Dec 9, 2010 15:28 GMT  ·  By

As expetected, following Visa’s decision to block WikiLeaks donations, Anonymous launched DDoS attacks against its website, but the hacktivist group faces troubles of its own.

It seems that the virtual war between Anonymous and organizations acting against WikiLeaks and its founder Julian Assange, continues.

It started with distributed denial-of-service (DDoS) attacks against PayPal’s blog and continued with PostFinance Swiss bank, the Swedish Office of Public Prosecutions and MasterCard.

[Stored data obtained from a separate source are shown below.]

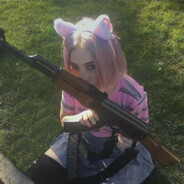 Where is `handle`? The image size is (184, 184). handle is located at coordinates (71, 127). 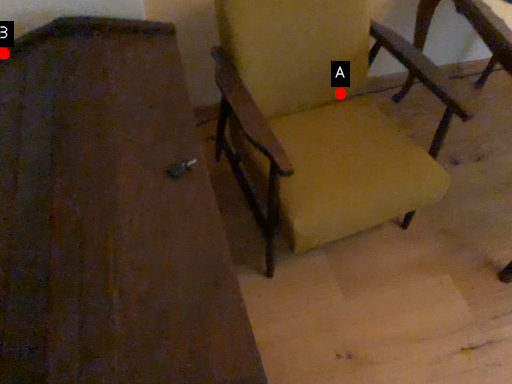 Question: Two points are circled on the image, labeled by A and B beside each circle. Among these points, which one is farthest from the camera?

Choices:
 (A) A is further
 (B) B is further

Answer: (A) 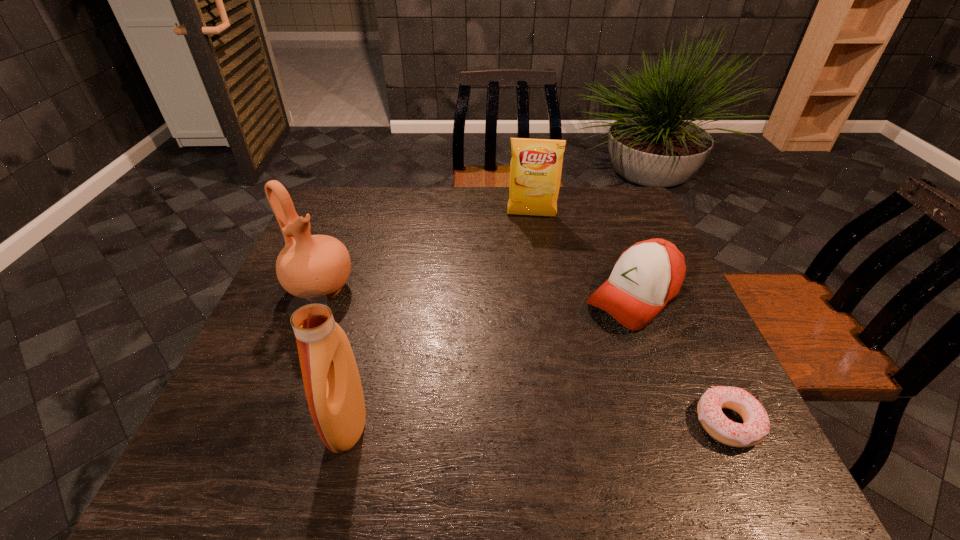 Where is `free spot on the desktop that is between the detergent and the doughnut and is positioned on the front of the farthest object with the logo`? free spot on the desktop that is between the detergent and the doughnut and is positioned on the front of the farthest object with the logo is located at coordinates (526, 423).

Find the location of a particular element. Image resolution: width=960 pixels, height=540 pixels. free spot on the desktop that is between the fourth object from right to left and the doughnut and is positioned on the spout of the leftmost object is located at coordinates (489, 423).

Find the location of `vacant space on the desktop that is between the second object from left to right and the doughnut and is positioned on the front-facing side of the fourth tallest object`. vacant space on the desktop that is between the second object from left to right and the doughnut and is positioned on the front-facing side of the fourth tallest object is located at coordinates (485, 423). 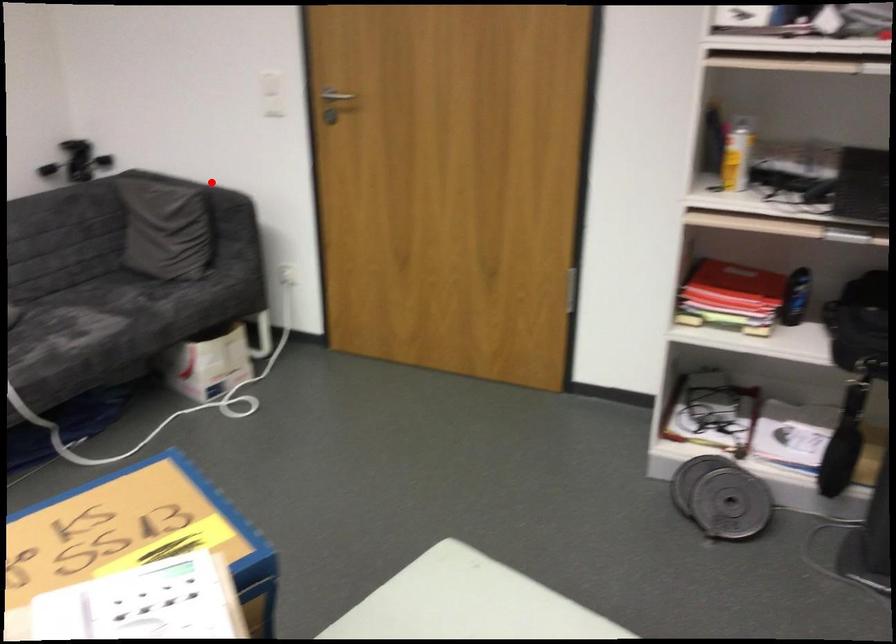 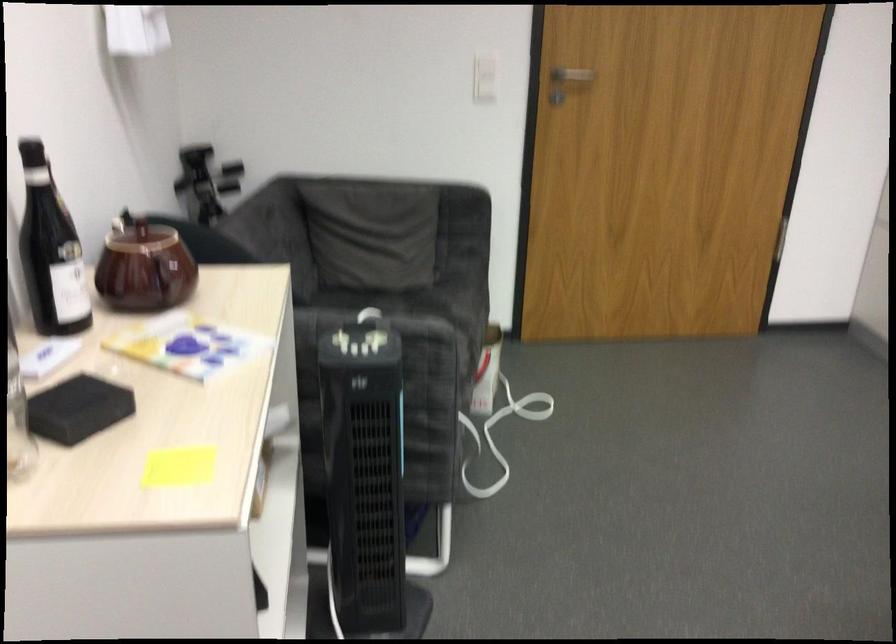 Where in the second image is the point corresponding to the highlighted location from the first image?

(388, 176) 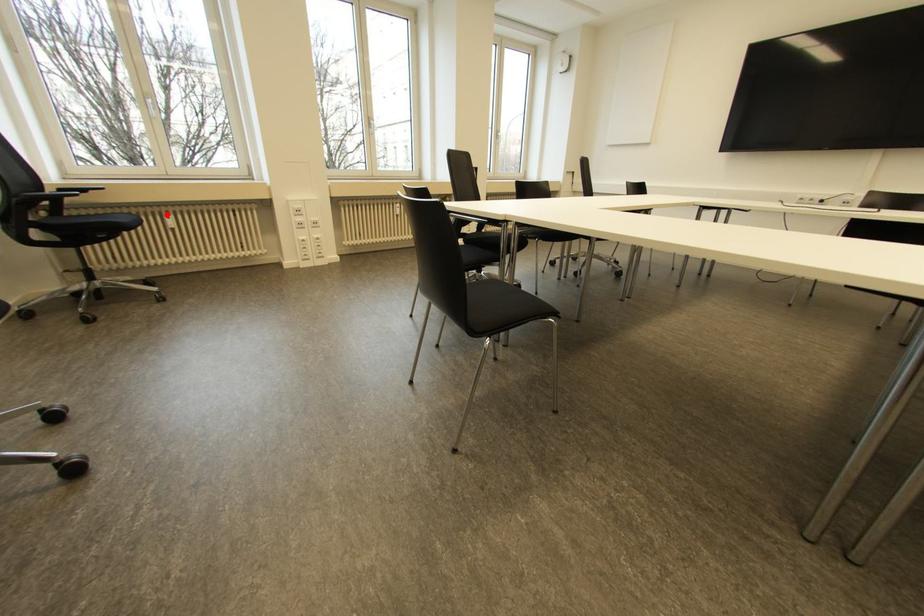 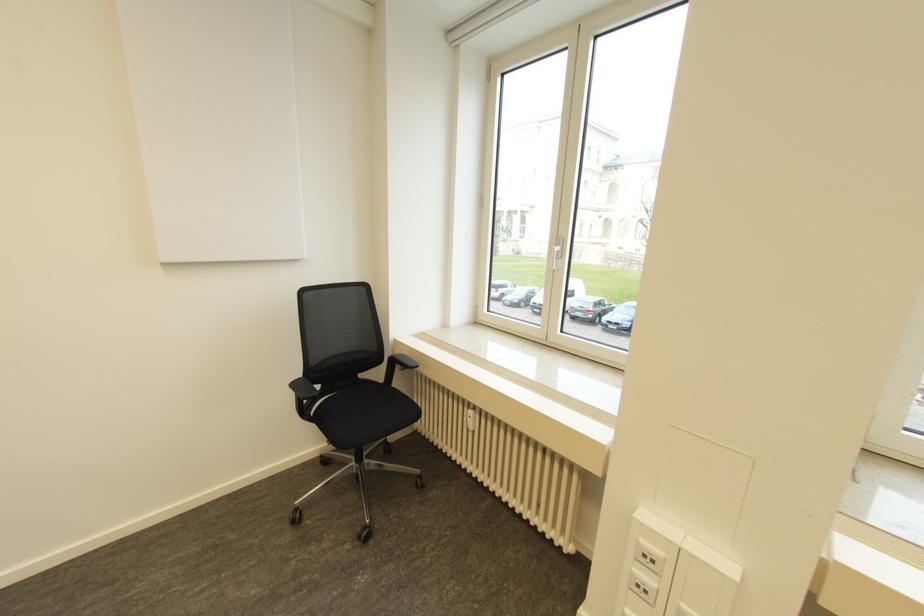 Locate, in the second image, the point that corresponds to the highlighted location in the first image.

(469, 411) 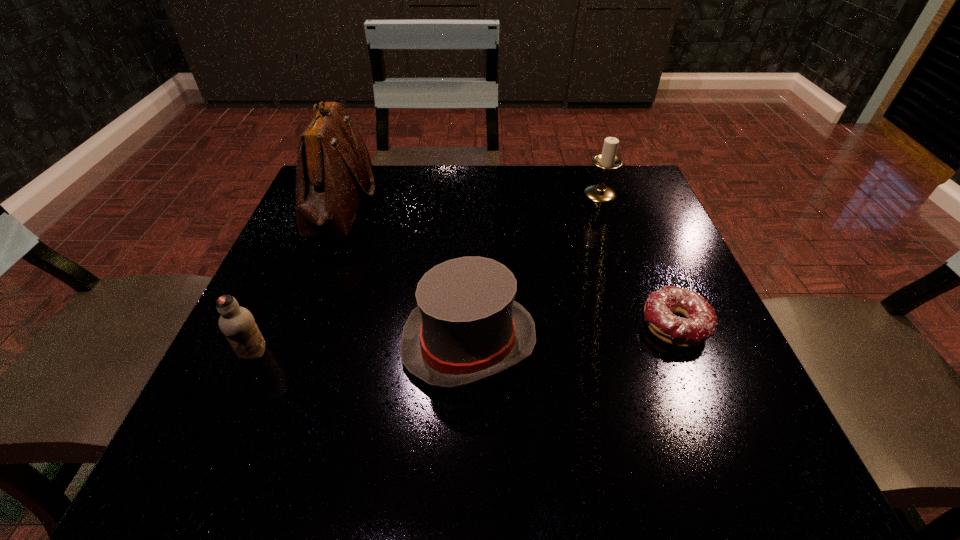 Locate an element on the screen. This screenshot has width=960, height=540. shoulder bag situated at the far edge is located at coordinates 334,168.

Image resolution: width=960 pixels, height=540 pixels. In order to click on candle holder present at the far edge in this screenshot , I will do `click(607, 160)`.

The height and width of the screenshot is (540, 960). In order to click on shoulder bag that is at the left edge in this screenshot , I will do `click(334, 168)`.

Where is `chocolate milk at the left edge`? chocolate milk at the left edge is located at coordinates (237, 323).

Identify the location of candle holder that is positioned at the right edge. (607, 160).

The width and height of the screenshot is (960, 540). In order to click on doughnut located in the right edge section of the desktop in this screenshot , I will do `click(700, 323)`.

Where is `object that is at the far left corner`? The height and width of the screenshot is (540, 960). object that is at the far left corner is located at coordinates (334, 168).

Find the location of a particular element. The height and width of the screenshot is (540, 960). object that is at the far right corner is located at coordinates (607, 160).

In the image, there is a desktop. Identify the location of blank space at the far edge. The image size is (960, 540). (573, 167).

Image resolution: width=960 pixels, height=540 pixels. In the image, there is a desktop. Find the location of `vacant space at the near edge`. vacant space at the near edge is located at coordinates (366, 470).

Things went a little further with MasterCard, with the group trying to start a smear campaign against the company by falsely claiming that a major credit card breach had occurred.

A file with fake credit card numbers and expiry dates was generated and a link to it was circulated on Twitter, which is probably the reason why the social media website suspended the Anonymous' profile.

The account has since been reinstated and several others have also appeared, each with thousands of followers that relay information.

Facebook suspended Anonymous’ Operation Payback page, citing terms of service violations, but a new one was created to replace it.

Visa.com has become a primary target and was down for most of today, after the company announced that it will block the ability of Visa credit card owners to donate to WikiLeaks.

The attacks have increased in effectiveness and are directed at more critical targets. For example, in PayPal case the attacks moved from the insignificant thepaypalblog.com domain, to the main paypal.com site and more recently to api.paypal.com, which is crucial to merchants.

But the cyber vigilante group has had DDoS problems itself. Its anonops.net website was attacked several times and is now offline because it no longer has a DNS provider. Meanwhile, the connectivity on the IRC server used for coordinating attacks is intermittent.

This cyber mess will likely continue, because Anonymous is not a group known to give up easily. Its last DDoS campaign against anti-piracy groups lasted for over two months.